## EXERCISE DATA:
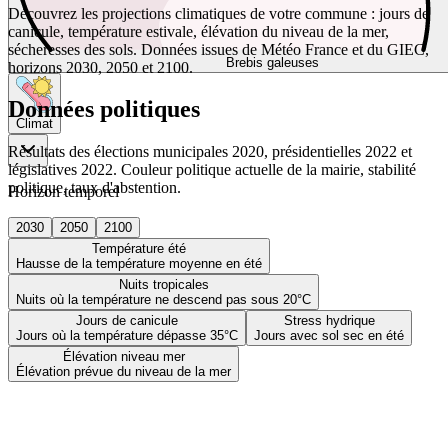
Découvrez les projections climatiques de votre commune : jours de
canicule, température estivale, élévation du niveau de la mer,
sécheresses des sols. Données issues de Météo France et du GIEC,
Brebis galeuses
horizons 2030, 2050 et 2100.
Données politiques
Climat
Résultats des élections municipales 2020, présidentielles 2022 et
législatives 2022. Couleur politique actuelle de la mairie, stabilité
politique, taux d'abstention.
Horizon temporel
2030
2050
2100
Température été
Hausse de la température moyenne en été
Nuits tropicales
Nuits où la température ne descend pas sous 20°C
Jours de canicule
Stress hydrique
Jours où la température dépasse 35°C
Jours avec sol sec en été
Élévation niveau mer
Élévation prévue du niveau de la mer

## REQUIRED ACTION:
In the transcription, every picture is to be excluded and the records above given again exactly.

## ANSWER BOX:
Découvrez les projections climatiques de votre commune : jours de
canicule, température estivale, élévation du niveau de la mer,
sécheresses des sols. Données issues de Météo France et du GIEC,
Brebis galeuses
horizons 2030, 2050 et 2100.
Données politiques
Climat
Résultats des élections municipales 2020, présidentielles 2022 et
législatives 2022. Couleur politique actuelle de la mairie, stabilité
politique, taux d'abstention.
Horizon temporel
2030
2050
2100
Température été
Hausse de la température moyenne en été
Nuits tropicales
Nuits où la température ne descend pas sous 20°C
Jours de canicule
Stress hydrique
Jours où la température dépasse 35°C
Jours avec sol sec en été
Élévation niveau mer
Élévation prévue du niveau de la mer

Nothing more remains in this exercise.